Neuberger Berman began a comprehensive review of its US$304 billion portfolio last year, specifically to understand how their investments will be affected by climate change. The verdict is in, and it isn’t good.

“The unfortunate overall conclusion is that developed markets are not on track,” said Jonathan Bailey, head of ESG investing at Neuberger Berman.

With the help of three climate scientists who joined the firm in November, Neuberger Berman plans to push companies for progress—and quickly. If the firm isn’t satisfied, Bailey said, it might reconsider the investments.

The portfolio review offered some useful insights. European companies are better prepared for climate change impacts than their U.S. competitors. Companies that operate inland may underestimate the risks presented by increased heat and wildfires. With their current mix of power generation, many U.S. utilities won’t be viable within 15 years.

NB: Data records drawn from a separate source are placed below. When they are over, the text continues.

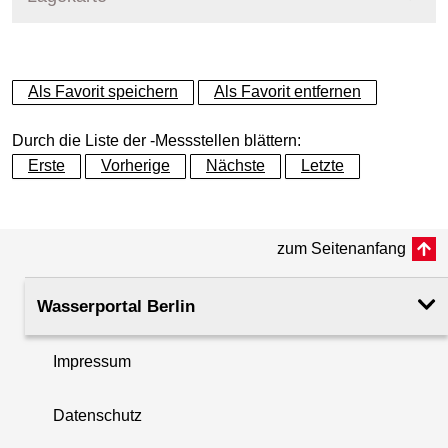
+
Als Favorit speichern
Als Favorit entfernen
−
Durch die Liste der -Messstellen blättern:
Erste
Vorherige
Nächste
Letzte
zum Seitenanfang
Wasserportal Berlin
Impressum
Datenschutz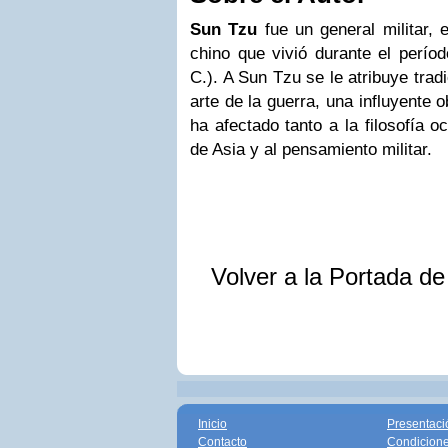
Sun Tzu
fue un general militar, e
chino que vivió durante el períod
C.). A Sun Tzu se le atribuye trad
arte de la guerra, una influyente o
ha afectado tanto a la filosofía o
de Asia y al pensamiento militar.
Volver a la Portada d
Inicio
Presentaci
Contacto
Condicione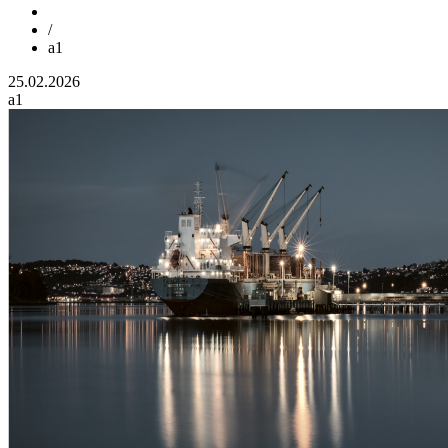
/
a1
25.02.2026
a1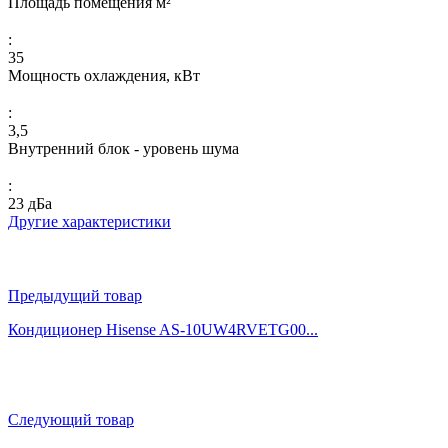
Площадь помещения м²
:
35
Мощность охлаждения, кВт
:
3,5
Внутренний блок - уровень шума
:
23 дБа
Другие характеристики
Предыдущий товар
Кондиционер Hisense AS-10UW4RVETG00...
Следующий товар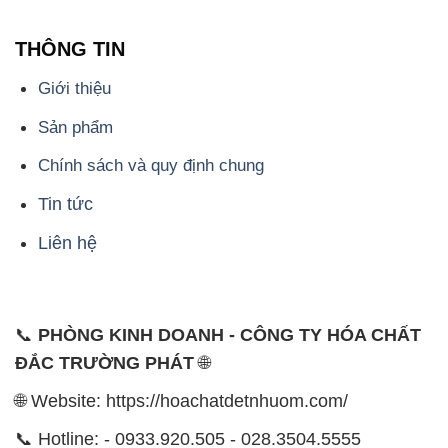
THÔNG TIN
Giới thiệu
Sản phẩm
Chính sách và quy định chung
Tin tức
Liên hệ
📞
PHÒNG KINH DOANH - CÔNG TY HÓA CHẤT
ĐẮC TRƯỜNG PHÁT
🌐
🌐 Website: https://hoachatdetnhuom.com/
📞 Hotline: - 0933.920.505 - 028.3504.5555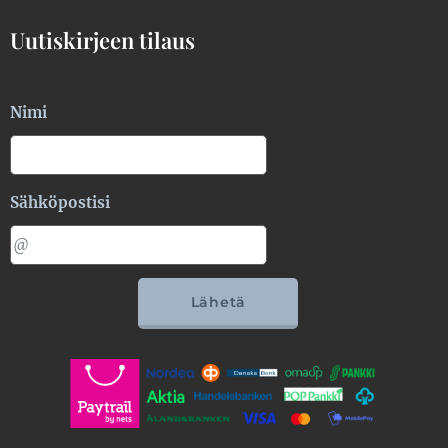
Uutiskirjeen tilaus
Nimi
Sähköpostisi
Lähetä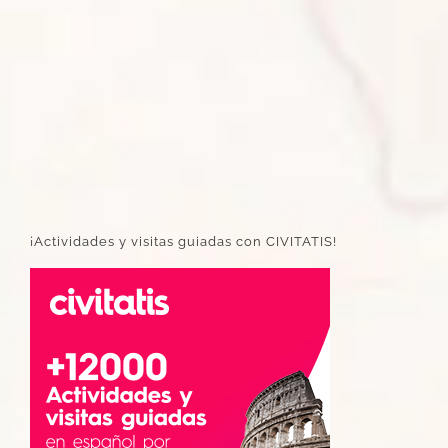
¡Actividades y visitas guiadas con CIVITATIS!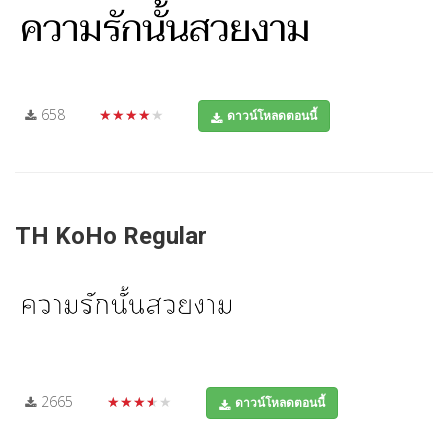
658
★★★★★
ดาวน์โหลดตอนนี้
TH KoHo Regular
2665
★★★★★
ดาวน์โหลดตอนนี้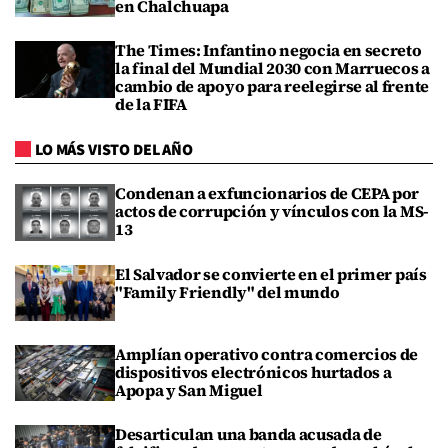
en Chalchuapa
The Times: Infantino negocia en secreto
la final del Mundial 2030 con Marruecos a
cambio de apoyo para reelegirse al frente
de la FIFA
LO MÁS VISTO DEL AÑO
Condenan a exfuncionarios de CEPA por
actos de corrupción y vínculos con la MS-
13
El Salvador se convierte en el primer país
"Family Friendly" del mundo
Amplían operativo contra comercios de
dispositivos electrónicos hurtados a
Apopa y San Miguel
Desarticulan una banda acusada de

“There are companies we view as having no real value under a 2-degree scenario,” Bailey said, referring to what scientists agree is the maximum amount of tolerable warming. “If I look at the oil and gas sector, they are not on track for a 2-degree world and they don’t believe one will happen.”

Under pressure from investors, some of the biggest oil and gas companies have begun planning for global warming. Shell announced this month it plans to become an electricity company. Norway’s Statoil renamed itself Equinor and now highlights its offshore wind business.

Public companies are increasingly facing pressure from investors to consider and disclose their climate readiness. Fewer than 200 companies globally have formally committed to push their operations in line with global climate goals, according to the Science Based Targets Initiative.

Neuberger Berman also plans to more strongly integrate climate risk in its business as well as its portfolio, placing the responsibility for managing that risk with its board of directors.